Once the QA team finishes E2E testing while paused at the pause: {} step, you can advance to the next step with kubectl argo rollouts promote my-service. If you're using ArgoCD, clicking the promotion button in the UI works just as well.

Example 4: Querying Canary Pod P99 Latency and Upstream Error Rate

Monitoring latency and the impact on services the canary depends on, in addition to success rate, is much safer. As I continued operations, it was only after adding these queries that I started catching problems that success rate alone wasn't picking up.

promql

# P99 response time for canary pods (based on histogram buckets)
histogram_quantile(0.99,
  sum(rate(istio_request_duration_milliseconds_bucket{
    destination_workload="my-service-canary",
    reporter="destination"
  }[5m])) by (le)
)

promql

# Rate of 5xx errors in requests sent by canary pods (measures canary → dependency impact)
(
  sum(rate(istio_requests_total{
    source_workload="my-service-canary",
    response_code=~"5.*"
  }[2m]))
  /
  sum(rate(istio_requests_total{
    source_workload="my-service-canary"
  }[2m]))
) or on() vector(0)

The second query uses source_workload as the basis. It catches errors that occur when the canary pod calls other services, not errors received by the canary pod itself.
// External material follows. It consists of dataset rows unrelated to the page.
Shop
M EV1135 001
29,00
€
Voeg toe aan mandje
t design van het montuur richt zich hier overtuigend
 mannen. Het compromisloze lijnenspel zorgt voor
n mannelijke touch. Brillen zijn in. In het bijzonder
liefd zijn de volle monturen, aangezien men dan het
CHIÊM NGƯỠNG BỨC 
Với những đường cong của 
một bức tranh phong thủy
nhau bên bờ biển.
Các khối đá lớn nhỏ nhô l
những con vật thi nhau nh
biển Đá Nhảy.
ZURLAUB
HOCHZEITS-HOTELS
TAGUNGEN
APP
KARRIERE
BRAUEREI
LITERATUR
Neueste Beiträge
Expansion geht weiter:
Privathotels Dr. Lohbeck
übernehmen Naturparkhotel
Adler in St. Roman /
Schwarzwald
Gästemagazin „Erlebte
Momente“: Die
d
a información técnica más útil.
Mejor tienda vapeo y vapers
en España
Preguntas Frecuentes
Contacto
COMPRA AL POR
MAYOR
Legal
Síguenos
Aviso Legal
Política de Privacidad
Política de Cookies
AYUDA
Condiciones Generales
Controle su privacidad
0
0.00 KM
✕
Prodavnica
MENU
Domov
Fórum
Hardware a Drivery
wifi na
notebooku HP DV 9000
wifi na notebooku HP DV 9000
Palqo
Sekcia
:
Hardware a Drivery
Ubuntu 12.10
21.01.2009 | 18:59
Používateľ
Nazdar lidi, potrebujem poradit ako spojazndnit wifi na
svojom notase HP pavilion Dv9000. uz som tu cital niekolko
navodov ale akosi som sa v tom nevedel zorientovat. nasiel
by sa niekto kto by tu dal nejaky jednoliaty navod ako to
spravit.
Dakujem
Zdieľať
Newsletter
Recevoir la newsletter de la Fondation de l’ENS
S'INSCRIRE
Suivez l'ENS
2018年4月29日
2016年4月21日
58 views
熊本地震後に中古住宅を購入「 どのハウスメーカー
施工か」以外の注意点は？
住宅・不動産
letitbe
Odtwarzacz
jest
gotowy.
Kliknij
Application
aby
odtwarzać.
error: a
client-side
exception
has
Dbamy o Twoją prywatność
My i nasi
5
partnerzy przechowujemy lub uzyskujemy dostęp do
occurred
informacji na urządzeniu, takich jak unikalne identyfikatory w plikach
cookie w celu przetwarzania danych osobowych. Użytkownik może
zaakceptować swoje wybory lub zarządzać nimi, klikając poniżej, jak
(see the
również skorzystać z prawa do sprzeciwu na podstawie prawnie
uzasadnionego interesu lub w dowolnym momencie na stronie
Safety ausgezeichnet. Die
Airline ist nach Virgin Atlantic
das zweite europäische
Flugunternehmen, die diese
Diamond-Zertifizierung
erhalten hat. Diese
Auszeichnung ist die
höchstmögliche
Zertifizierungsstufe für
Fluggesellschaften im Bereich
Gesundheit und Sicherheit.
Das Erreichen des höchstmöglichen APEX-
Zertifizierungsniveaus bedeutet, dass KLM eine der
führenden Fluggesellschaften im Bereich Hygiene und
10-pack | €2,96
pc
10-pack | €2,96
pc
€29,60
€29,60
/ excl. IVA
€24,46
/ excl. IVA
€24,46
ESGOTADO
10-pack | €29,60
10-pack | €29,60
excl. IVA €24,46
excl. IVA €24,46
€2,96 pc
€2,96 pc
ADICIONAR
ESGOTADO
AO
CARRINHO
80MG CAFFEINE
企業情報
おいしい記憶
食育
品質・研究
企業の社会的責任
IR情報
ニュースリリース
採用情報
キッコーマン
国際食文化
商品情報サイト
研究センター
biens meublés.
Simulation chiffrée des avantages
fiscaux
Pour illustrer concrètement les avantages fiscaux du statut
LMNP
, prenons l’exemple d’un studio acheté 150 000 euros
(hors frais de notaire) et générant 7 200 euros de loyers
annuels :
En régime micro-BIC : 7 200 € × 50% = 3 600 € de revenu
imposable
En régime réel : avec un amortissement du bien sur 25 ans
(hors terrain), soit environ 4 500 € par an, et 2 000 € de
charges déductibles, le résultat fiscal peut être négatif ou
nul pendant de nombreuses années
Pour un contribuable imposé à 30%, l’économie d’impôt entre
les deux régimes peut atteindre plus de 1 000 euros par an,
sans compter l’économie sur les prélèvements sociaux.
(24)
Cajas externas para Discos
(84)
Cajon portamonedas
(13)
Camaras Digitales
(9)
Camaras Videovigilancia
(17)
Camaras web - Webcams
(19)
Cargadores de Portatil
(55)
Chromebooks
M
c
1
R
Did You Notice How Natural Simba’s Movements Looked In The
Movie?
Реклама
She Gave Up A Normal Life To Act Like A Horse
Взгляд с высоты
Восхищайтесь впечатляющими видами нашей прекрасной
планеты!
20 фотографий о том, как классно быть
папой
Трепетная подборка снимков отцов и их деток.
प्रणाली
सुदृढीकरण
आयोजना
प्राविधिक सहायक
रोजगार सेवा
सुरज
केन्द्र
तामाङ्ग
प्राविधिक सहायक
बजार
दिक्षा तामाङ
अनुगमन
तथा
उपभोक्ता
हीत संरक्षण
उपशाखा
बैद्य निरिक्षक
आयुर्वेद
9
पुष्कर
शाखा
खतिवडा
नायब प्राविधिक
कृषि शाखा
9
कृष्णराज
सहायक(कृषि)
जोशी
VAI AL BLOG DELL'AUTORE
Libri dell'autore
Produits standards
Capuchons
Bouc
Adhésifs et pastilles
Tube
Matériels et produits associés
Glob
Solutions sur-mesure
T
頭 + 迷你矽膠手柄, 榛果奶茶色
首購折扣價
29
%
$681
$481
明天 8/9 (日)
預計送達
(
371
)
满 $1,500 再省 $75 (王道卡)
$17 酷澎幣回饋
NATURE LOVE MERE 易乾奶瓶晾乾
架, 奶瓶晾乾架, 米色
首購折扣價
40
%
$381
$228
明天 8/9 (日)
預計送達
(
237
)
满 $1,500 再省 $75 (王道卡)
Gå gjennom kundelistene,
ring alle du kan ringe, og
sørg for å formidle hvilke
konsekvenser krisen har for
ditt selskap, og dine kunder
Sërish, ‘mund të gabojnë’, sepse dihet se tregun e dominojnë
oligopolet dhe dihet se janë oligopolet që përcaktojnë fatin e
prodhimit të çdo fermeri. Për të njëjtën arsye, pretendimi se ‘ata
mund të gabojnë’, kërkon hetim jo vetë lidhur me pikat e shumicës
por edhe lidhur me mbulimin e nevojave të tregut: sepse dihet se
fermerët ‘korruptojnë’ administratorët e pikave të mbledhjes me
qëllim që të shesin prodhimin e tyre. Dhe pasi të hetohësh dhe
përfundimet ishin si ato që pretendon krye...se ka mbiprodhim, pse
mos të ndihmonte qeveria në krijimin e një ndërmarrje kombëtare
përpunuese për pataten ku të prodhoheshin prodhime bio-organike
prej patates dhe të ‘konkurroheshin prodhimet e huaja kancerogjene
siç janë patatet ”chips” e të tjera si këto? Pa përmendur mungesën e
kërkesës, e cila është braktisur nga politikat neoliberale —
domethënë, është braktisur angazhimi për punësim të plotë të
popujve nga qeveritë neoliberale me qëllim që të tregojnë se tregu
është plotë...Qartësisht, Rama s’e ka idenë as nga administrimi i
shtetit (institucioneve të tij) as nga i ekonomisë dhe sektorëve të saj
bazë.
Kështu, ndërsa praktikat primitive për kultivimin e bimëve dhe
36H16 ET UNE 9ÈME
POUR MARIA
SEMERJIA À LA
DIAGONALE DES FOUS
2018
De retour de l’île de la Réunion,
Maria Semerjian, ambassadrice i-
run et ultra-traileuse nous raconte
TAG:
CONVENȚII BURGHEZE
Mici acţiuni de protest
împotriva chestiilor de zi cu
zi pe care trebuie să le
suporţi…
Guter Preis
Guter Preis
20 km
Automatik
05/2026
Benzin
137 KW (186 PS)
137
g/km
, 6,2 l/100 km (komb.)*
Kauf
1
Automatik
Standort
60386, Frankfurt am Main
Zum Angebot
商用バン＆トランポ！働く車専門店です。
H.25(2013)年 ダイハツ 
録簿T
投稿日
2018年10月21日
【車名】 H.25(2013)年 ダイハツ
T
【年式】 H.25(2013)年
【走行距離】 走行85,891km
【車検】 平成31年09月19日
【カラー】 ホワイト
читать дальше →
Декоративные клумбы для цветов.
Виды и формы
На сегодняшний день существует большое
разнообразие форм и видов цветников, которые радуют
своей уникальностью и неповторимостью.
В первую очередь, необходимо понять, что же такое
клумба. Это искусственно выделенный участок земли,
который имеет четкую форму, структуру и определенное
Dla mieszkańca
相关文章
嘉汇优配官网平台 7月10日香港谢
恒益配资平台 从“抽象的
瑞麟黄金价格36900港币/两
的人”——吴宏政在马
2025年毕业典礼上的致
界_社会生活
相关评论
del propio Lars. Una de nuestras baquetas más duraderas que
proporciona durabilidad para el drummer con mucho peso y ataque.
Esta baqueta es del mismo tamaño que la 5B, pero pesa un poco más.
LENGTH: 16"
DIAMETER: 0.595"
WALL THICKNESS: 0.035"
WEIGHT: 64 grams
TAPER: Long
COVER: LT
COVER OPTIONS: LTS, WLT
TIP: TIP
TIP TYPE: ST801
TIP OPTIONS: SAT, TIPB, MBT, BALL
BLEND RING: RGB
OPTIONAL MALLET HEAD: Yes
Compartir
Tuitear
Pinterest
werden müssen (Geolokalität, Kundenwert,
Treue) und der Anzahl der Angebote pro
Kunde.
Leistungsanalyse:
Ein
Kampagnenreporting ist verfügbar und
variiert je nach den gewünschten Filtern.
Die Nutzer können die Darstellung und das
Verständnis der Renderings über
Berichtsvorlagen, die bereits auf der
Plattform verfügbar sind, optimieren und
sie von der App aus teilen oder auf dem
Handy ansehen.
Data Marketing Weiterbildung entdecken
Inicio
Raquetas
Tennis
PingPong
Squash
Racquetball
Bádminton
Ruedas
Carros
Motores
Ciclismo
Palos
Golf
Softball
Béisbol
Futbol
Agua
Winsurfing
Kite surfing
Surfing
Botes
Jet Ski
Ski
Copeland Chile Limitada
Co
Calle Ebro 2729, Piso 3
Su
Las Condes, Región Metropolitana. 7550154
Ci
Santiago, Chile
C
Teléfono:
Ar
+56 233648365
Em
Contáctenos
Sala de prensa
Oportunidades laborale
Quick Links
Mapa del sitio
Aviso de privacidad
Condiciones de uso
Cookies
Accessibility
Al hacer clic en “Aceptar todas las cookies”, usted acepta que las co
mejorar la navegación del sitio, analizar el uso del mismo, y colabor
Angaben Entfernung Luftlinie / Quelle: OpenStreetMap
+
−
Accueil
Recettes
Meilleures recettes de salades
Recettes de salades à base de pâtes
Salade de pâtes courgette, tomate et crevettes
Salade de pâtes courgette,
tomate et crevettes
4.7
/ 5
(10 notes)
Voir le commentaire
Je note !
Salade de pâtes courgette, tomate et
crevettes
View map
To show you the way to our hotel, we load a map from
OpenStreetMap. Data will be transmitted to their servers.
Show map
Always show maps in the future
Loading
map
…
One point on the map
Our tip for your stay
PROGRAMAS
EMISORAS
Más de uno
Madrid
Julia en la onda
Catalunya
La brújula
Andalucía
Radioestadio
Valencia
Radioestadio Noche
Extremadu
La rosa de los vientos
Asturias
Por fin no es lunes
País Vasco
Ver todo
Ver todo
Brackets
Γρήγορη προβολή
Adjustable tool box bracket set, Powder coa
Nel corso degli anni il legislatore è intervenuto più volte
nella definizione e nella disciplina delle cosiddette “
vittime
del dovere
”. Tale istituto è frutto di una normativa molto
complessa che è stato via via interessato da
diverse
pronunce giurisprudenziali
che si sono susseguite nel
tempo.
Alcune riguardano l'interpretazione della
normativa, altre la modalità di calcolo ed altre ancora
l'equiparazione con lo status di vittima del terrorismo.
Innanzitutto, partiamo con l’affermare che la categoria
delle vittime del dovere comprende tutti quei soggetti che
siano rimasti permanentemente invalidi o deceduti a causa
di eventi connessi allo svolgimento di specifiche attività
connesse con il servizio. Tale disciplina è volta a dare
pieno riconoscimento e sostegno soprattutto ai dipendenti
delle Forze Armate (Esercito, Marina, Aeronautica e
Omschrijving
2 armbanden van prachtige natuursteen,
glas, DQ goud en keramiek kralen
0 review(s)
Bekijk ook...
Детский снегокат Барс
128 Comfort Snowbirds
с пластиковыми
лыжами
If a new version calls a DB or external API differently, you can miss the problem without this query.

Pros and Cons

Advantages

Item	Details
Replica-count-independent traffic control	Accurate 5%, 10% traffic distribution even with just 1 canary pod
Pod-level metric precision	Independent measurement of error rate and latency for only requests that reached canary pods, via `destination_workload` label
Zero-downtime QA testing	Validate canary with `setHeaderRoute` without impacting live service, then gradually transition
Automatic rollback	Argo Rollouts automatically reverts to stable when `AnalysisTemplate` failure conditions are met
GitOps-friendly	All configuration is declared as Kubernetes manifests, integrating naturally with ArgoCD

Disadvantages and Caveats

Item	Details	Mitigation
Resource complexity	Managing multiple resources simultaneously: VirtualService, DestinationRule, Rollout, AnalysisTemplate, etc.	Templatize with Helm chart or Kustomize for consistency
Metric cardinality	Increased Prometheus storage and query costs from growing Istio label combinations	Limit metric scope with `Sidecar` resource, configure unnecessary label excludes
ArgoCD diff conflicts	ArgoCD detects drift because Argo Rollouts dynamically modifies VirtualService	Must add VirtualService `spec.http` path to `ignoreDifferences`
Subset hash dependency	`rollouts-pod-template-hash` in DestinationRule changes with each rollout	Managed automatically by Argo Rollouts — do not modify manually, delegate to the controller
DB migration coupling	Canary/stable pods share the same DB simultaneously when schema changes are involved	Separate schema changes and code deployment into distinct phases (expand/contract pattern)
mTLS scraping issues	Prometheus scraping may be blocked in PeerAuthentication STRICT mode	Mount Istio certificates to Prometheus, or scrape port 15090 (Envoy stats) directly

The DB migration issue was quite shocking when I first encountered it. I only realized the need for the expand/contract pattern after experiencing firsthand the moment canary pods started writing a new column and stable pods began throwing errors about unknown fields. The mTLS scraping issue was similar — I changed PeerAuthentication to STRICT and Prometheus collection silently stopped.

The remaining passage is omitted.